Non voglio proseguire (lo studente poi dirà che le “urbanizzazioni inesistenti o scarse hanno visto proliferare l’illegalità e l’assenza delle istituzioni”, e ormai è luogo comune il nesso tra illegalità e immigrazione, sancito nella condizione del “clandestino” che le condensa in un unico simbolo) e mi accontento di analizzare questa frase di apertura. Non vale neppure la pena di notare che “leader” e “mass media” sono accorpati in un giudizio unanime (“Secondo i leader delle occupazioni e i mass media”), anche se il saggio dice l’esatto opposto. Dobbiamo invece prestare attenzione a quel “Secondo” iniziale, che trasforma il dato in un giudizio. La struttura logica della domanda era:
Ci sono tanti stranieri tra gli occupanti (dato)Perché i leader politici tendono a sottovalutare la loro presenza e i mass media invece la sopravvalutano (giudizio morale)?
La domanda si è ribaltata in questa risposta:
Roma è stata costruita da schifo, dando spazio all’illegalità (dato)E quindi
Secondo i leader e i mass media ci sono tanti stranieri tra gli occupanti (giudizio morale)
La numerosa presenza straniera tra gli squatters (che nella domanda era un punto di partenza dato) diventa nella risposta una valutazione di ordine morale promanata dal Popolo: leader politici e giornali assieme hanno detto che ci sono troppi stranieri in città.
La cosa moralmente eccepibile diventa la presenza straniera, non il giudizio conflittuale tra leader e mass media, e l’edilizia immorale di Roma diventa un dato di fatto che giustifica il giudizio moralistico sull’eccesso di stranieri che sguazzano nell’illegalità.

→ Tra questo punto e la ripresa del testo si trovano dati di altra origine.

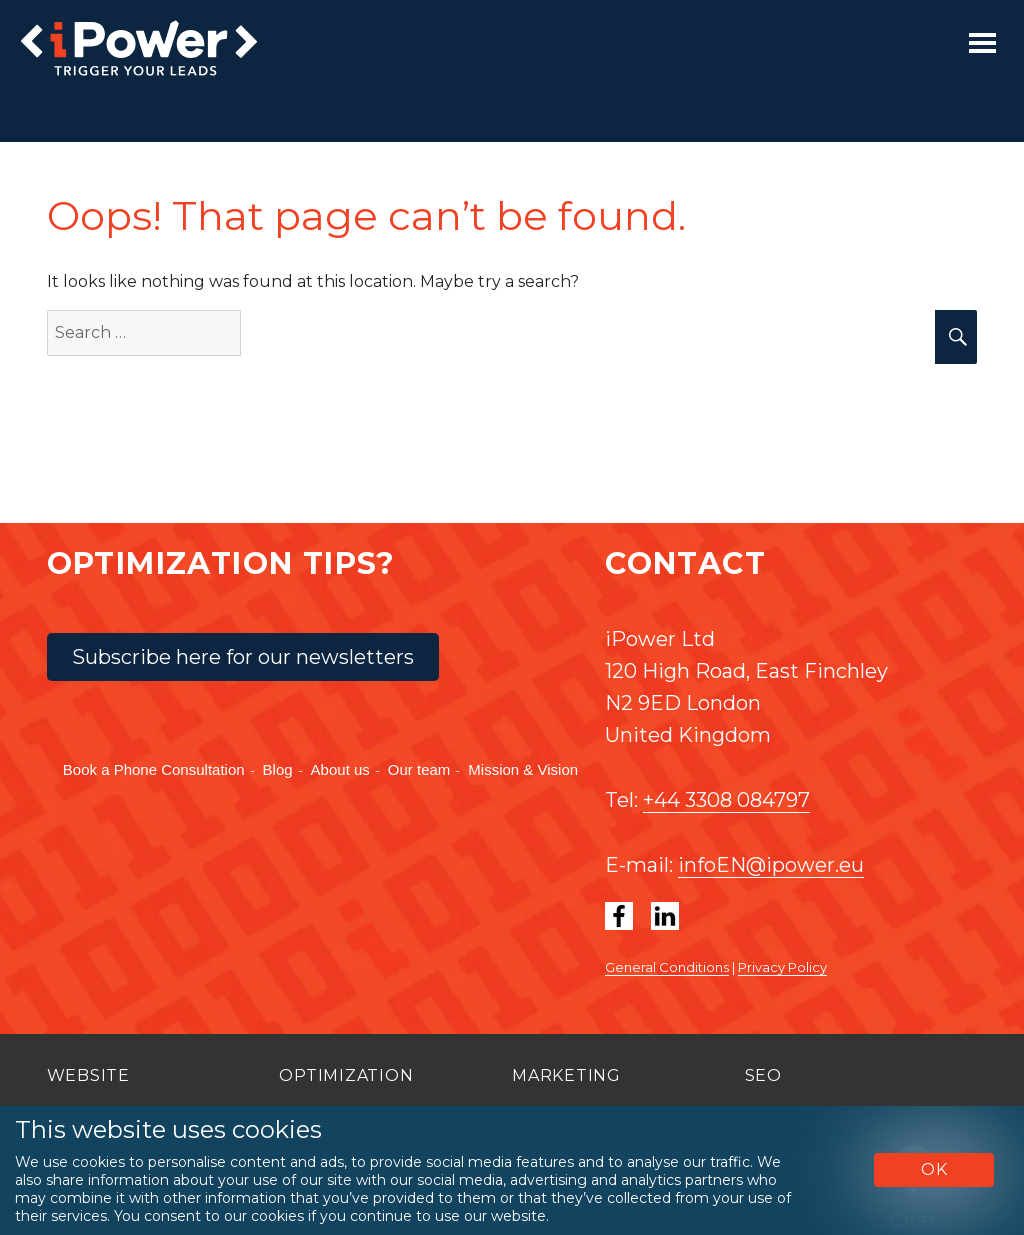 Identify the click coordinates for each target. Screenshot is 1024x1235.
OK (934, 1169)
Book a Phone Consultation (154, 769)
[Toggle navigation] (982, 43)
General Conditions (667, 967)
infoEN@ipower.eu (771, 865)
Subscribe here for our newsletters (243, 657)
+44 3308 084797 (726, 800)
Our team (419, 769)
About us (340, 769)
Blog (278, 769)
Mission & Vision (523, 769)
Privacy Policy (782, 967) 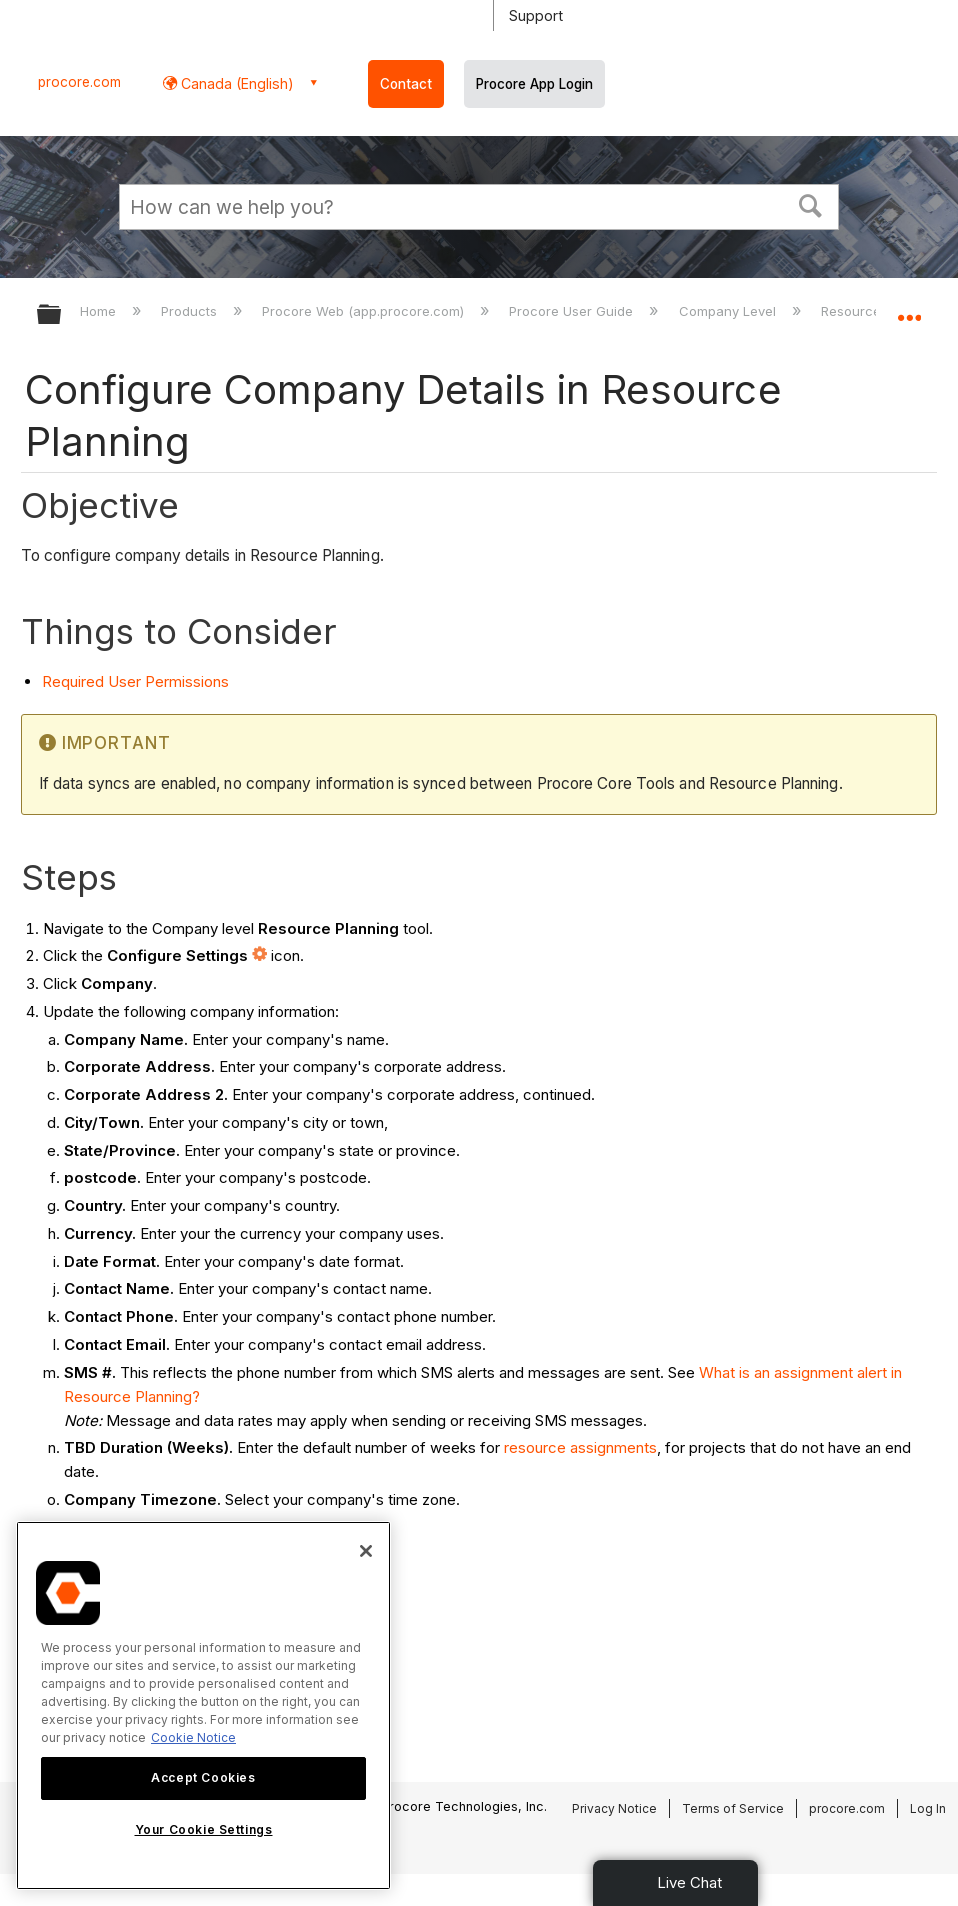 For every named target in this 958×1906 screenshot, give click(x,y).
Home (100, 311)
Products (191, 311)
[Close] (366, 1551)
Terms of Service (733, 1808)
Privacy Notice (614, 1808)
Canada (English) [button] (235, 83)
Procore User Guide (573, 311)
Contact (406, 84)
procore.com (79, 82)
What (717, 1372)
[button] (811, 204)
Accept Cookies (203, 1777)
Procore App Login (534, 84)
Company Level (729, 311)
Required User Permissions (135, 681)
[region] (203, 1705)
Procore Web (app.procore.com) (365, 311)
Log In (928, 1808)
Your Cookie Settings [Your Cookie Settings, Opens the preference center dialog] (204, 1829)
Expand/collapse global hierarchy (62, 315)
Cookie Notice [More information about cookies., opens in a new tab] (193, 1737)
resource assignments (580, 1447)
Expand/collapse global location (909, 308) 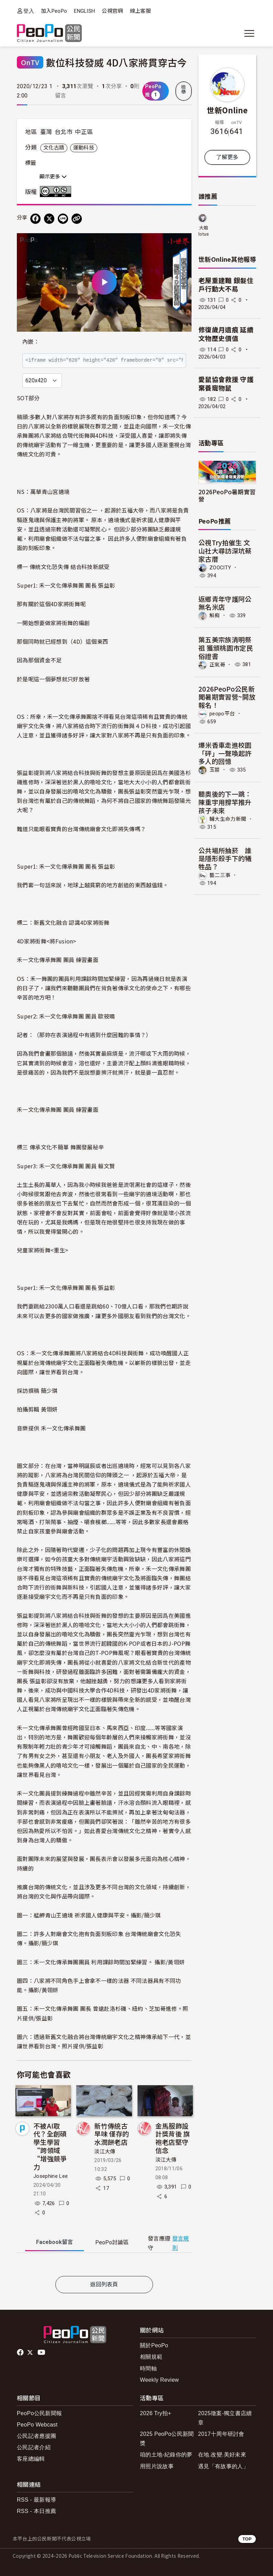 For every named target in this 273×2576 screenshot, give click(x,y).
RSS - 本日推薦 (36, 2511)
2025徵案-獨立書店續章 (225, 2417)
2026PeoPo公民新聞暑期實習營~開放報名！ (226, 697)
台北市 (64, 131)
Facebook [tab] (54, 2242)
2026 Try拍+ (155, 2413)
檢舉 (183, 89)
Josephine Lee (50, 2176)
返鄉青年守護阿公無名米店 (225, 603)
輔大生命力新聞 (227, 819)
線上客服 (140, 11)
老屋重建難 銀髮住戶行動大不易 (225, 285)
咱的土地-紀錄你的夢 (166, 2455)
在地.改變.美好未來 (222, 2455)
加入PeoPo (54, 11)
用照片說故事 (157, 2466)
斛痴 (214, 615)
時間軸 (148, 2368)
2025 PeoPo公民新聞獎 (167, 2438)
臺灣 (46, 131)
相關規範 (151, 2357)
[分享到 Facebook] (35, 219)
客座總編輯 (31, 2459)
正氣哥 (217, 664)
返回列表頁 (104, 2284)
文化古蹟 (53, 148)
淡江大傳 (104, 2152)
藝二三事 (219, 875)
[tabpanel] (104, 2265)
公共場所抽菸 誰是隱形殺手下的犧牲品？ (225, 858)
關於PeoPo (154, 2345)
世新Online (227, 109)
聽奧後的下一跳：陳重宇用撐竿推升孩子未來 (225, 802)
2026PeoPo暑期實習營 (226, 495)
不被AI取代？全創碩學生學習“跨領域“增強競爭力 (50, 2146)
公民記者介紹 (34, 2447)
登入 (28, 10)
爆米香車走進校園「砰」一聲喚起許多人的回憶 (225, 753)
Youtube (41, 2352)
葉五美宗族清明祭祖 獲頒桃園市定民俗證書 (225, 648)
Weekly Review (159, 2380)
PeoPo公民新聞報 (39, 2413)
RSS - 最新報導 (36, 2500)
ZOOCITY (220, 567)
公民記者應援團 (36, 2436)
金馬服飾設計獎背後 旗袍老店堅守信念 (172, 2138)
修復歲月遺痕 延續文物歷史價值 (225, 334)
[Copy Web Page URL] (77, 219)
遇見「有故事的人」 (223, 2466)
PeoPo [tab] (112, 2242)
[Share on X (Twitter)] (49, 219)
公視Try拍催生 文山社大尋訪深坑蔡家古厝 (225, 550)
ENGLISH (84, 11)
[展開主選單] (249, 33)
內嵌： (30, 342)
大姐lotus (203, 231)
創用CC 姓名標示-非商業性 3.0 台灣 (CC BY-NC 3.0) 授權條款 (57, 191)
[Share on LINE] (63, 219)
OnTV (30, 62)
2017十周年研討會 (221, 2434)
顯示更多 (53, 177)
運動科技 (83, 148)
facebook (21, 2352)
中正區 (84, 131)
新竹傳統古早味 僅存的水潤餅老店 (111, 2134)
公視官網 (112, 11)
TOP (247, 2539)
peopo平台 (222, 714)
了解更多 (227, 157)
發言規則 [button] (180, 2243)
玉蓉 (214, 770)
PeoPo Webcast (37, 2425)
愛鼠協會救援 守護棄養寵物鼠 (225, 384) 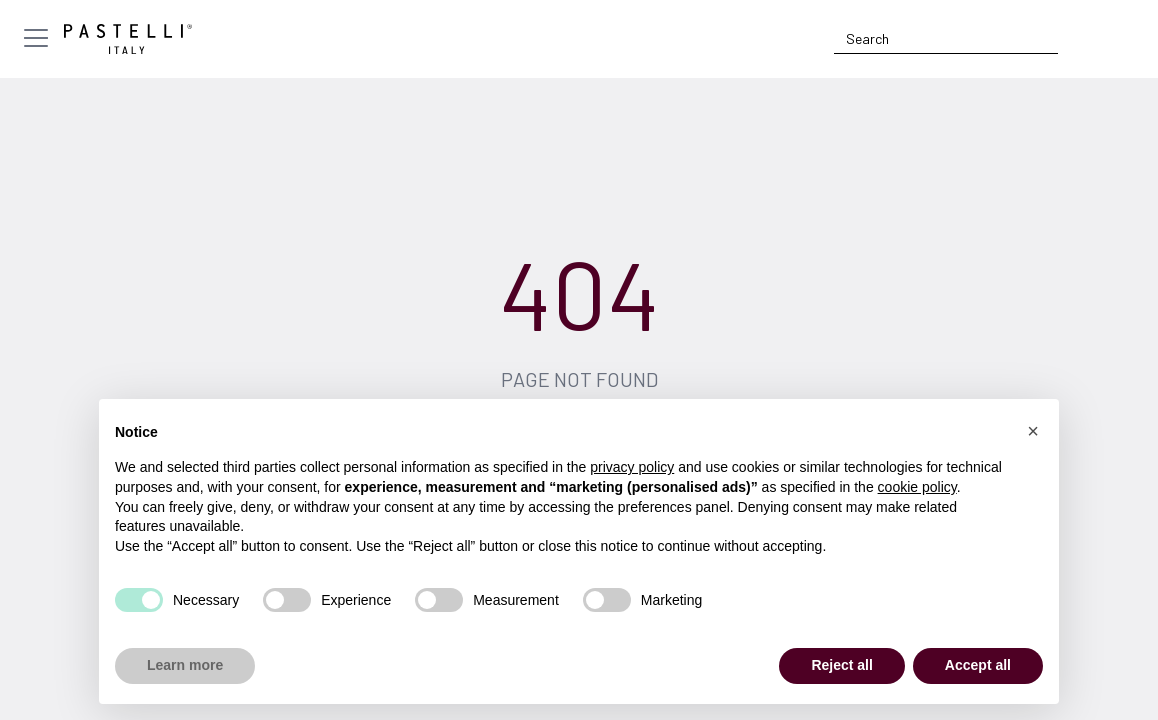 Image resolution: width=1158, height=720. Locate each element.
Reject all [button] (841, 665)
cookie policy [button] (917, 487)
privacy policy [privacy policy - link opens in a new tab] (632, 467)
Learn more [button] (185, 665)
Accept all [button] (978, 665)
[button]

Questa incapacità di distinguere una razionalità oggettiva (ci sono più stranieri tra gli occupanti che tra i cittadini ordinari: chiamatela dato di fatto, chiamatela realtà) da una razionalità soggettiva (ci sono troppi stranieri a Roma) è la fine della politica, che dovrebbe essere il tentativo di far quadrare soggettività divergenti dentro un contesto oggettivamente condiviso.
Come professore (specifico sempre per i nostalgici renziani: sono solo un professorino, ancora associato, e in più insegno una materiucola marginale come l’antropologia culturale) mi sento profondamente chiamato in causa da sintomi come questa risposta alla mia domanda, e mi chiedo che cosa dovrei fare. Di fronte a chi mi dice che “a scuola non si fa politica” io, che una scuola di politica la gestisco direttamente, cosa dovrei rispondere? Che non devo parlare di occupazioni a scopo abitativo? Che non devo parlare di immigrazione a Roma? Che dovrei tornarmene da bravo antropologo obbediente nelle Trobriand e curarmi dei miei selvaggi mentre qui Coloro che La Sanno Lunga si occupano delle Cose Importanti?